Data segment:
- - -
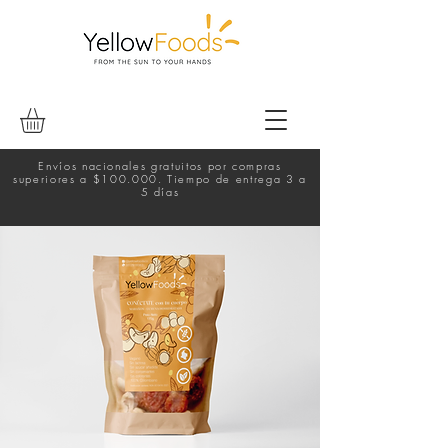
Envíos nacionales gratuitos por compras
superiores a $100.000. Tiempo de entrega 3 a
5 días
- - -
What is being asked:
Output the listing exactly, pictures excluded.

Response:
Envíos nacionales gratuitos por compras
superiores a $100.000. Tiempo de entrega 3 a
5 días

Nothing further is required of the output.